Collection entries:
________

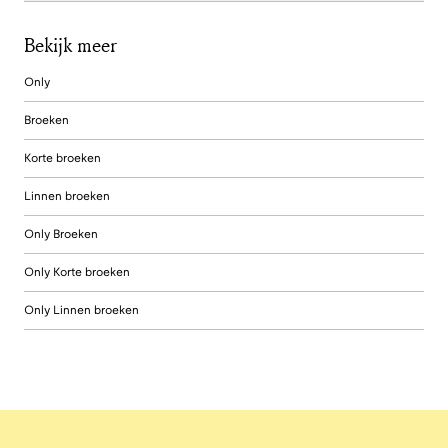
Bekijk meer
Only
Broeken
Korte broeken
Linnen broeken
Only Broeken
Only Korte broeken
Only Linnen broeken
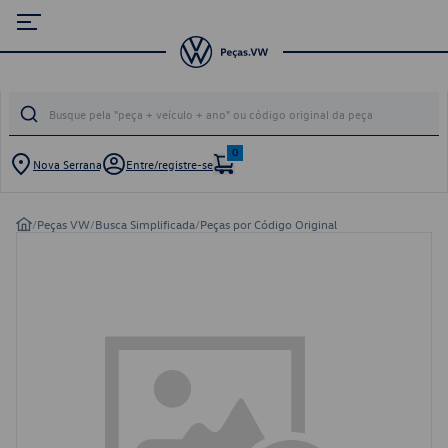
0
Nova Serrana
Entre/registre-se
/
Peças VW
/
Busca Simplificada
/
Peças por Código Original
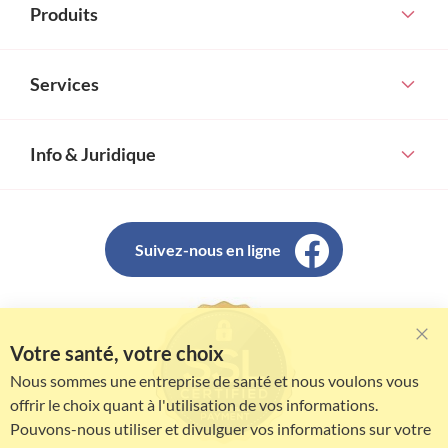
Produits
Services
Info & Juridique
Suivez-nous en ligne
Votre santé, votre choix
Clo
Coo
Nous sommes une entreprise de santé et nous voulons vous
Bar
offrir le choix quant à l'utilisation de vos informations.
Pouvons-nous utiliser et divulguer vos informations sur votre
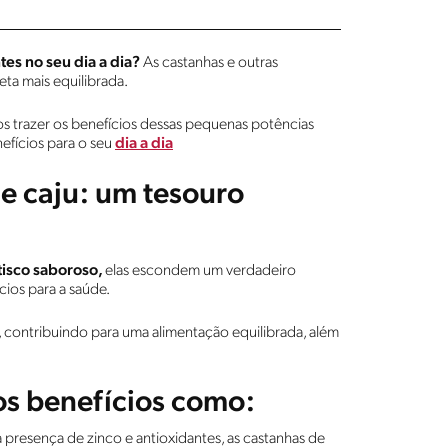
tes no seu dia a dia?
As castanhas e outras
ta mais equilibrada.
s trazer os benefícios dessas pequenas potências
nefícios para o seu
dia a dia
e caju: um tesouro
isco saboroso,
elas escondem um verdadeiro
cios para a saúde.
s, contribuindo para uma alimentação equilibrada, além
os benefícios como:
 presença de zinco e antioxidantes, as castanhas de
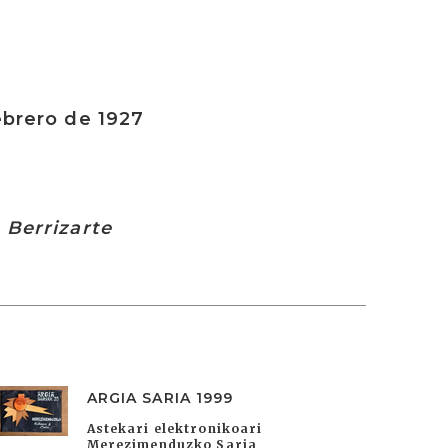
ebrero de 1927
n
Berrizarte
ARGIA SARIA 1999
Astekari elektronikoari
Merezimenduzko Saria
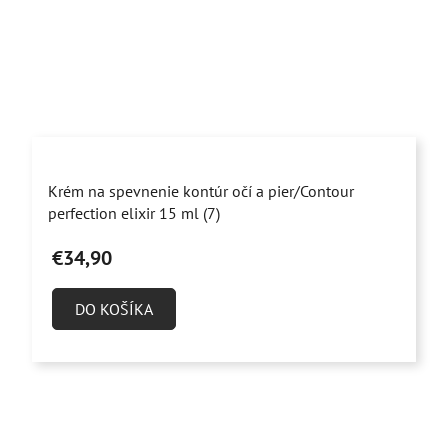
Priemerné
Krém na spevnenie kontúr očí a pier/Contour
hodnotenie
perfection elixir 15 ml (7)
produktu
€34,90
je
5,0
DO KOŠÍKA
z
5
hviezdičiek.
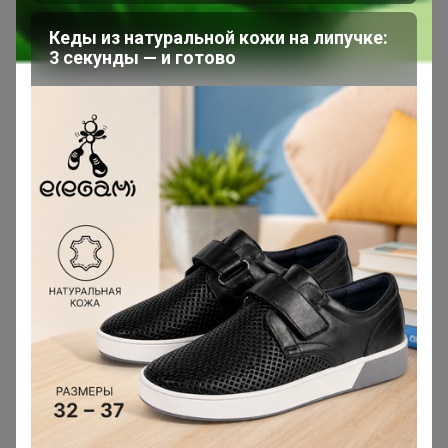
Сообщения пользователя —
Кеды из натуральной кожи на липучке:
Сибирячка
3 секунды — и готово
1
2
3
4
5
Показаны записи
21-30
из
765
.
Сибирячка
Гений СП
В теме "СП-306 Мультибренд - ПОСТЕЛЬНОЕ БЕЛЬЕ,
ОДЕЯЛА, ПОДУШКИ - со склада в Красноярске "
27 января, 2021 00:21
Маркиза Карабаса
, подскажите пожалуйста, я килт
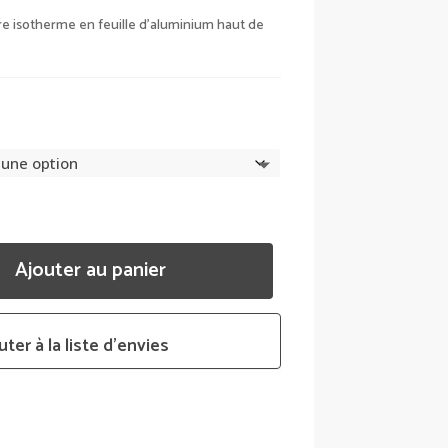
32,95 €
À
re isotherme en feuille d’aluminium haut de
39,95 €
Ajouter au panier
uter à la liste d’envies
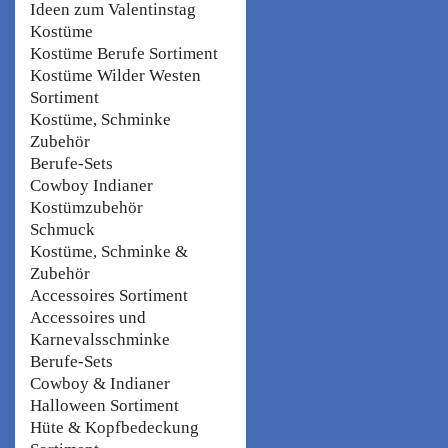
Ideen zum Valentinstag
Kostüme
Kostüme Berufe Sortiment
Kostüme Wilder Westen
Sortiment
Kostüme, Schminke
Zubehör
Berufe-Sets
Cowboy Indianer
Kostümzubehör
Schmuck
Kostüme, Schminke &
Zubehör
Accessoires Sortiment
Accessoires und
Karnevalsschminke
Berufe-Sets
Cowboy & Indianer
Halloween Sortiment
Hüte & Kopfbedeckung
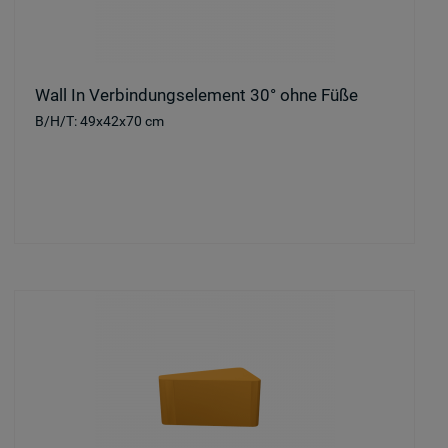
Wall In Verbindungselement 30° ohne Füße
B/H/T: 49x42x70 cm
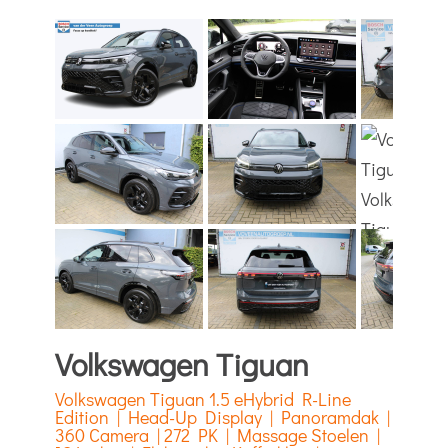
Volkswagen Tiguan
Volkswagen Tiguan 1.5 eHybrid R-Line
Edition | Head-Up Display | Panoramdak |
360 Camera | 272 PK | Massage Stoelen |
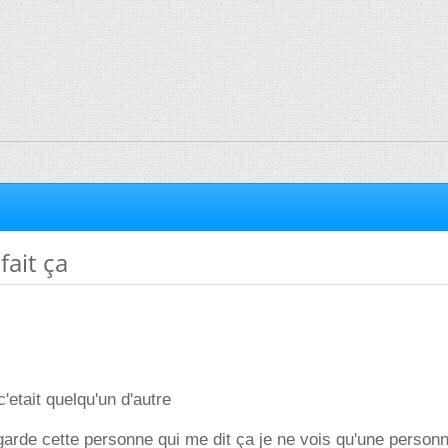
fait ça
c'etait quelqu'un d'autre
garde cette personne qui me dit ça je ne vois qu'une person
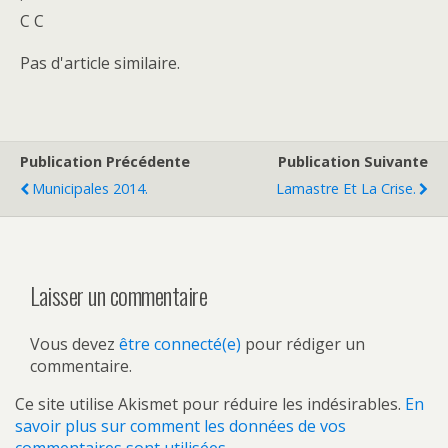
C C
Pas d'article similaire.
Publication Précédente
Publication Suivante
Municipales 2014.
Lamastre Et La Crise.
Laisser un commentaire
Vous devez
être connecté(e)
pour rédiger un
commentaire.
Ce site utilise Akismet pour réduire les indésirables.
En
savoir plus sur comment les données de vos
commentaires sont utilisées
.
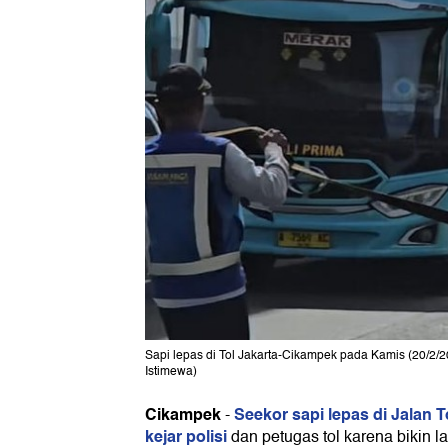
Sapi lepas di Tol Jakarta-Cikampek pada Kamis (20/2/20
Istimewa)
Cikampek
Seekor sapi lepas di Jalan T
-
kejar polisi
dan petugas tol karena bikin l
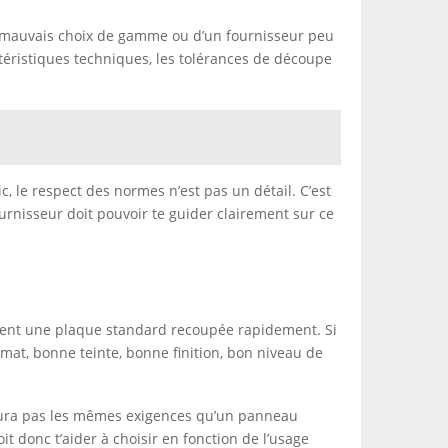
n mauvais choix de gamme ou d’un fournisseur peu
téristiques techniques, les tolérances de découpe
c, le respect des normes n’est pas un détail. C’est
urnisseur doit pouvoir te guider clairement sur ce
lement une plaque standard recoupée rapidement. Si
rmat, bonne teinte, bonne finition, bon niveau de
’aura pas les mêmes exigences qu’un panneau
 donc t’aider à choisir en fonction de l’usage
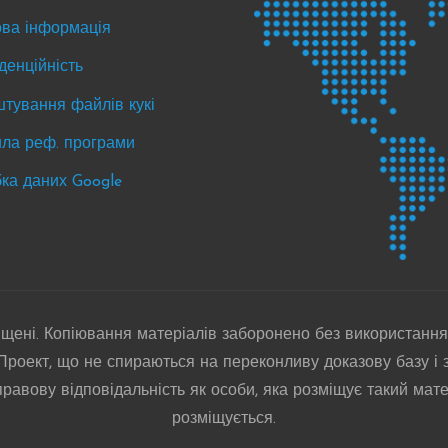
s
ва інформація
nts
денційність
тування файлів кукі
ла реф. програми
ка даних Google
ищені. Копіювання матеріалів заборонено без використання
оект, що не спираються на переконливу доказову базу і з
авову відповідальність як особи, яка розміщує такий матер
розміщується.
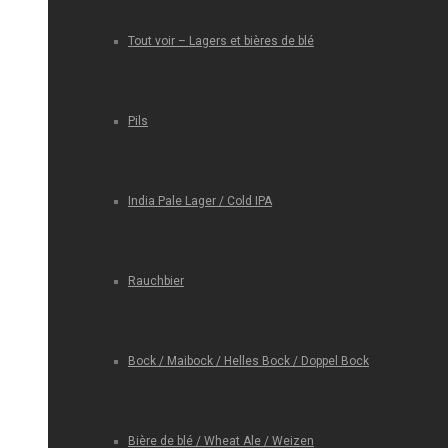
Tout voir – Lagers et bières de blé
Pils
India Pale Lager / Cold IPA
Rauchbier
Bock / Maibock / Helles Bock / Doppel Bock
Bière de blé / Wheat Ale / Weizen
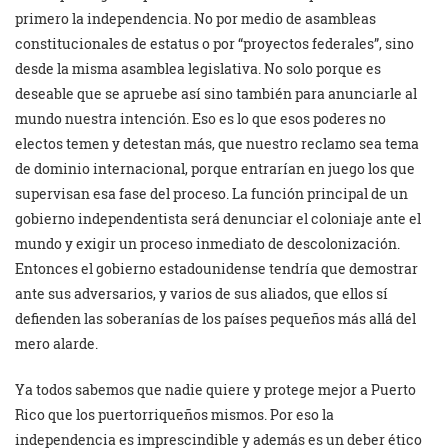
primero la independencia. No por medio de asambleas
constitucionales de estatus o por “proyectos federales”, sino
desde la misma asamblea legislativa. No solo porque es
deseable que se apruebe así sino también para anunciarle al
mundo nuestra intención. Eso es lo que esos poderes no
electos temen y detestan más, que nuestro reclamo sea tema
de dominio internacional, porque entrarían en juego los que
supervisan esa fase del proceso. La función principal de un
gobierno independentista será denunciar el coloniaje ante el
mundo y exigir un proceso inmediato de descolonización.
Entonces el gobierno estadounidense tendría que demostrar
ante sus adversarios, y varios de sus aliados, que ellos sí
defienden las soberanías de los países pequeños más allá del
mero alarde.
Ya todos sabemos que nadie quiere y protege mejor a Puerto
Rico que los puertorriqueños mismos. Por eso la
independencia es imprescindible y además es un deber ético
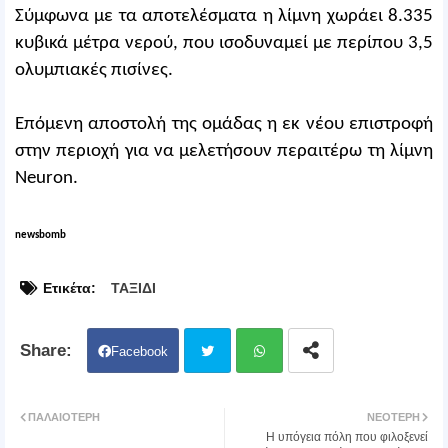
Σύμφωνα με τα αποτελέσματα η λίμνη χωράει 8.335
κυβικά μέτρα νερού, που ισοδυναμεί με περίπου 3,5
ολυμπιακές πισίνες.
Επόμενη αποστολή της ομάδας η εκ νέου επιστροφή
στην περιοχή για να μελετήσουν περαιτέρω τη λίμνη
Neuron.
newsbomb
Ετικέτα:
ΤΑΞΙΔΙ
Facebook
Twit
Wh
ΠΑΛΑΙΌΤΕΡΗ
ΝΕΌΤΕΡΗ
Η υπόγεια πόλη που φιλοξενεί
ter
atsa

________

Lines with the word "λίμνη" in them are the answer; report each one from the data.

» **Completed exercise**:
Σύμφωνα με τα αποτελέσματα η λίμνη χωράει 8.335
στην περιοχή για να μελετήσουν περαιτέρω τη λίμνη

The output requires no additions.